* [TASK DIRECTIONS]: Among the lines of data below, reproduce only those from the one with "トリマ ポイントサイト" through the one with "MK.MBA là nhà cái TOP đầu khu vực", exactly as they stand, both ends included.
*** GIVEN ENTRIES Section Begins ***
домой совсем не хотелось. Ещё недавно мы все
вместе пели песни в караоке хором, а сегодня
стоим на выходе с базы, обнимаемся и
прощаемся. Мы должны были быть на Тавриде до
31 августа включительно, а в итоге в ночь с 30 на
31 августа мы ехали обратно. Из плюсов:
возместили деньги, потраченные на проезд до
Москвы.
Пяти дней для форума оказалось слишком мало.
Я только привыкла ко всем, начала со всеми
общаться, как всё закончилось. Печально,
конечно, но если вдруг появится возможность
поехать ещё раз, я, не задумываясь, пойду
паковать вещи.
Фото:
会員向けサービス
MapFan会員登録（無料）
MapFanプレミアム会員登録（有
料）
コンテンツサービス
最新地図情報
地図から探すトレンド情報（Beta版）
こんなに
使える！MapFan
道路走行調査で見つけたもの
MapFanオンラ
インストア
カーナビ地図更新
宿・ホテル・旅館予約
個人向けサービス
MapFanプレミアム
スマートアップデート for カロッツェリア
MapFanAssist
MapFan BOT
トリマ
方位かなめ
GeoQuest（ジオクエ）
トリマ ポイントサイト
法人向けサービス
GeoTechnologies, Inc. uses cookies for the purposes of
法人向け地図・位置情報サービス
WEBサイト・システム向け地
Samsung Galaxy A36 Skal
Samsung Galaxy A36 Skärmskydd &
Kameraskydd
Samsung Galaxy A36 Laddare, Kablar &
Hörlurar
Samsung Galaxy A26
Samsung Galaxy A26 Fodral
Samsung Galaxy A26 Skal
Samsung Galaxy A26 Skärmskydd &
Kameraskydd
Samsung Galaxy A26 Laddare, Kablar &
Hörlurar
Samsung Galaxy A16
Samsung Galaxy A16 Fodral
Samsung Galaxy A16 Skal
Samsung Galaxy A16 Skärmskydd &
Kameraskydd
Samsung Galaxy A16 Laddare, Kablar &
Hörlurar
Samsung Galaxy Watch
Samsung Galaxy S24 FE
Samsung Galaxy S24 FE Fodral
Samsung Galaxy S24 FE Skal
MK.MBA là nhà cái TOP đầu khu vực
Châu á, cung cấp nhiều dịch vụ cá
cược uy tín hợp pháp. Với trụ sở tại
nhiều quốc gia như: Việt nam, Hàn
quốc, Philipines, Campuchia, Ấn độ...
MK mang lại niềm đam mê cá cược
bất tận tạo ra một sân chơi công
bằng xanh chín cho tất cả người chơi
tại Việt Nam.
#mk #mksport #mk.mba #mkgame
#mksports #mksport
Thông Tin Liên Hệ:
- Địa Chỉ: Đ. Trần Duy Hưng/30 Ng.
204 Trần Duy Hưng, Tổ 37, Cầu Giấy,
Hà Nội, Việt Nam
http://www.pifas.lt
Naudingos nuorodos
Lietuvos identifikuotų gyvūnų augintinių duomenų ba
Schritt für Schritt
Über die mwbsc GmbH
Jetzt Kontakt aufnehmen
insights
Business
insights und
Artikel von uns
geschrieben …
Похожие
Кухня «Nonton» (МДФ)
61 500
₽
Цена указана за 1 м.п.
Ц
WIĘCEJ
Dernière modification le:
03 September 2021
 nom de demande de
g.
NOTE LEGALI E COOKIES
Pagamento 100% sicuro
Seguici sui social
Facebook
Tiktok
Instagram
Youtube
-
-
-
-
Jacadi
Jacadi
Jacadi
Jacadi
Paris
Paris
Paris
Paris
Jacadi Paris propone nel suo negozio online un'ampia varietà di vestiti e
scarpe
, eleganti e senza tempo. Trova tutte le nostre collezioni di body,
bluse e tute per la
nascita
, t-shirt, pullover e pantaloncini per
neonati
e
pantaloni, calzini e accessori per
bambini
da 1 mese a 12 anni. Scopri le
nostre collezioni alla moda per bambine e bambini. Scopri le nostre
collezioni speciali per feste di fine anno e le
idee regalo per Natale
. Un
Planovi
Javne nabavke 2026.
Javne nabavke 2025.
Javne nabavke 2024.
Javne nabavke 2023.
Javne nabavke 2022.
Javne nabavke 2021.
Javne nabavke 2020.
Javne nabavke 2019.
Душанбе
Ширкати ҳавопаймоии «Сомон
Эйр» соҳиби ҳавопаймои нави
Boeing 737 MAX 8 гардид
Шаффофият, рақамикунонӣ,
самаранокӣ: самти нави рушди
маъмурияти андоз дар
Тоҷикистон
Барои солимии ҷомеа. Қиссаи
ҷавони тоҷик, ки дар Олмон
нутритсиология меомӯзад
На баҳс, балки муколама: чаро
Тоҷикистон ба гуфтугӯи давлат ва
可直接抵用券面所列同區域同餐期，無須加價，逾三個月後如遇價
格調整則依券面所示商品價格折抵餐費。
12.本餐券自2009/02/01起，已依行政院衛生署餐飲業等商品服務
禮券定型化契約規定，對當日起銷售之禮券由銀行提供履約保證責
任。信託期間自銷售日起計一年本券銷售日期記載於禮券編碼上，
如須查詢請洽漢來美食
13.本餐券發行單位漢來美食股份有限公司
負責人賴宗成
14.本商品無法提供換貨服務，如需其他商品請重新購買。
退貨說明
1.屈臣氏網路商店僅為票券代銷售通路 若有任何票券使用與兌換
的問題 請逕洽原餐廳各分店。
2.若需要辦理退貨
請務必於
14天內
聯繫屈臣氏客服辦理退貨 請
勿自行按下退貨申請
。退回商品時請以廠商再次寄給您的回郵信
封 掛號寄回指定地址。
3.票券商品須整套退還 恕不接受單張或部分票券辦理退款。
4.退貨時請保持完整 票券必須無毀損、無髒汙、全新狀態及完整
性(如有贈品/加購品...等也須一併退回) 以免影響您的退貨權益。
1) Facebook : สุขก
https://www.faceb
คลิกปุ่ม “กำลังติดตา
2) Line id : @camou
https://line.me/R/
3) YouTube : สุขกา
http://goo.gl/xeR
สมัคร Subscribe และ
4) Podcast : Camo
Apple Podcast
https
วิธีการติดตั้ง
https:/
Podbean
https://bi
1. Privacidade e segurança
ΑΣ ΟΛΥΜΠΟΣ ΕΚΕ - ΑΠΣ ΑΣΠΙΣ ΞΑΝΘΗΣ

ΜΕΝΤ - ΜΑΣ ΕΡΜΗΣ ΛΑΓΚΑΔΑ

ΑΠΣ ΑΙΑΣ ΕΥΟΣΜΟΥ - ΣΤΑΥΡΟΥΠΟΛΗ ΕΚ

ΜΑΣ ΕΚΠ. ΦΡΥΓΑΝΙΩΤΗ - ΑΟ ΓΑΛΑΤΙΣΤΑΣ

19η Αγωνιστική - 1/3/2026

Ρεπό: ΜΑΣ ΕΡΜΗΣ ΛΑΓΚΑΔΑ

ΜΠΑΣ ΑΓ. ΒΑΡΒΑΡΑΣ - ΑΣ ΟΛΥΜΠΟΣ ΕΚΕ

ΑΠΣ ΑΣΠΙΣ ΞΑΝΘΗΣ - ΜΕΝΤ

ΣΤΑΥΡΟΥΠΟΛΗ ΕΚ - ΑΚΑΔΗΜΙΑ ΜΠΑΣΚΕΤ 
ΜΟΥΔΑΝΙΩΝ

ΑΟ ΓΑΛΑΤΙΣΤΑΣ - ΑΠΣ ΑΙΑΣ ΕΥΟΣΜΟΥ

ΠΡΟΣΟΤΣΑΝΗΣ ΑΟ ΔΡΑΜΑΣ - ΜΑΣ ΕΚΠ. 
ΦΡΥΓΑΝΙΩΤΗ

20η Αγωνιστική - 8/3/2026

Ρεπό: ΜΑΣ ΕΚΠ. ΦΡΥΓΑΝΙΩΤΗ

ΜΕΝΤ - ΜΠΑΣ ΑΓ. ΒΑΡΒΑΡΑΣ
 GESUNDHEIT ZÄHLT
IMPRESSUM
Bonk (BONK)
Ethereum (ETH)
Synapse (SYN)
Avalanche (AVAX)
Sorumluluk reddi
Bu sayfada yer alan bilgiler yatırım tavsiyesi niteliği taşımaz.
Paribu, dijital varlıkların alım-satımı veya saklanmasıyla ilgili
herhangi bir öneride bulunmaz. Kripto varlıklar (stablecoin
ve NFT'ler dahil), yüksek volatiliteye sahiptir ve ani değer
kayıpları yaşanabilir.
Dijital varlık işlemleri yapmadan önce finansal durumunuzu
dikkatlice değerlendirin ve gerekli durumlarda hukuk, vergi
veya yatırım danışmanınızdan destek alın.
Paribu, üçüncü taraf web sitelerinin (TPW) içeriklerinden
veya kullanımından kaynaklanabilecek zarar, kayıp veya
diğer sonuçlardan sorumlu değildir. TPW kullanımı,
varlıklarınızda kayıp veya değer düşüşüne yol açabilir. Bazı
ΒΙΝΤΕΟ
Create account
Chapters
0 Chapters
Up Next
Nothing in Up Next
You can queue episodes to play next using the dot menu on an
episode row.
*** GIVEN ENTRIES Section Ends ***
* [YOUR RESPONSE]:
トリマ ポイントサイト
法人向けサービス
GeoTechnologies, Inc. uses cookies for the purposes of
法人向け地図・位置情報サービス
WEBサイト・システム向け地
Samsung Galaxy A36 Skal
Samsung Galaxy A36 Skärmskydd &
Kameraskydd
Samsung Galaxy A36 Laddare, Kablar &
Hörlurar
Samsung Galaxy A26
Samsung Galaxy A26 Fodral
Samsung Galaxy A26 Skal
Samsung Galaxy A26 Skärmskydd &
Kameraskydd
Samsung Galaxy A26 Laddare, Kablar &
Hörlurar
Samsung Galaxy A16
Samsung Galaxy A16 Fodral
Samsung Galaxy A16 Skal
Samsung Galaxy A16 Skärmskydd &
Kameraskydd
Samsung Galaxy A16 Laddare, Kablar &
Hörlurar
Samsung Galaxy Watch
Samsung Galaxy S24 FE
Samsung Galaxy S24 FE Fodral
Samsung Galaxy S24 FE Skal
MK.MBA là nhà cái TOP đầu khu vực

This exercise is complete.